The cardiac specialist is into more than just surgeries. A philanthropist, he was instrumental in raising some 500 million rupees for a trust that he set up in his home town in Hyderabad offering cardiac care free of cost to poor people.

He is also on a mission to improve schools in the village he grew up in Guntur. ‘We need to provide the right kind of atmosphere for a child to grow up so he can make the most of it and rise up in life,’ he says. To that end, he set up a fund putting in 2 million rupees and with the help of wellwishers and some government units raised close to 10 million reupees, which was used to improve a rundown school in his village.

‘The government school I studied in was in a pretty bad shape — the roof was leaking, there were no water taps, no play areas… I said to myself, "I studied there without paying a penny and now that I am doing well, I should do something so other children will not suffer like I did".’
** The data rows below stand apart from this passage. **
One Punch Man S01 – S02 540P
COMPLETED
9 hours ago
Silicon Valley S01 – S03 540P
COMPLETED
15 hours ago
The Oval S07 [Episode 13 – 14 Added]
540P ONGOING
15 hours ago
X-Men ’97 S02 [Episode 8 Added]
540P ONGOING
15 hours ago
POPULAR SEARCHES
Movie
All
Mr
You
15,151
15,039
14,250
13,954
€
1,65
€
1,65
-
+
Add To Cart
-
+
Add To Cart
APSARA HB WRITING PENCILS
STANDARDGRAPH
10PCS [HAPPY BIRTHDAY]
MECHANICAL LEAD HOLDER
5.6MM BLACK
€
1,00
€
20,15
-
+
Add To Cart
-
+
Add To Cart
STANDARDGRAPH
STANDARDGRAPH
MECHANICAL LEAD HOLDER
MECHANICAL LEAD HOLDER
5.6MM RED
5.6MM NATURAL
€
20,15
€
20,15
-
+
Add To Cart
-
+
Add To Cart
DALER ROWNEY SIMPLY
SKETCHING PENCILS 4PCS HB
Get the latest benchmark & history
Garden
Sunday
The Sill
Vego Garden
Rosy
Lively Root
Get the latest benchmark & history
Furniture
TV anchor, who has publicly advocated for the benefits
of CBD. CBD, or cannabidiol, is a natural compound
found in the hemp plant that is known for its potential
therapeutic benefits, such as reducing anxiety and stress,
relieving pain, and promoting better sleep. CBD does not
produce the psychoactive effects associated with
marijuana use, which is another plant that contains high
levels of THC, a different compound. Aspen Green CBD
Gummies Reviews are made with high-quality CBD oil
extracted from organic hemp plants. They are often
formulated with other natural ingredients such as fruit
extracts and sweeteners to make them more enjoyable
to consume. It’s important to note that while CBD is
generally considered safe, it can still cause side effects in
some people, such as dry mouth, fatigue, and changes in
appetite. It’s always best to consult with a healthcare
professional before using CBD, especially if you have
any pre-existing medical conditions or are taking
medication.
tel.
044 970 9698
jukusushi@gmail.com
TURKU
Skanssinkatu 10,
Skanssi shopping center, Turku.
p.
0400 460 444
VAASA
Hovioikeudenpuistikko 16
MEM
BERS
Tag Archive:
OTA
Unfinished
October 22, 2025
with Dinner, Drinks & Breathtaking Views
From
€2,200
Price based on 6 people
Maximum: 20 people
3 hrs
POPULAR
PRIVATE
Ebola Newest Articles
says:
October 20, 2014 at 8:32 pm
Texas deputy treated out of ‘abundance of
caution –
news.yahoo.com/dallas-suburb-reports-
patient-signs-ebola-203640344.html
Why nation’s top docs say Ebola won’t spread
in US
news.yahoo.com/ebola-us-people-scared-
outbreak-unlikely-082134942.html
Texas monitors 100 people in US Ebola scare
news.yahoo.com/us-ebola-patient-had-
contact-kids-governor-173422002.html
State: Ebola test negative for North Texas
He believes everyone in society has a responsibility to do something for the community. ‘It’s a waste to not make use of your influence or goodwill to help the less fortunate,’ he says, adding he doesn’t think twice to request those with deep pockets to help make the world a better place for the less privileged.

‘I think anyone who has come up in life, has to lend a helping hand to others in society,’ he says. ‘Before you leave this world you have to give something back, some legacy for the people to remember you by. If when you are leaving the world you find that the world is the same as when you had entered, then you have not played your role.’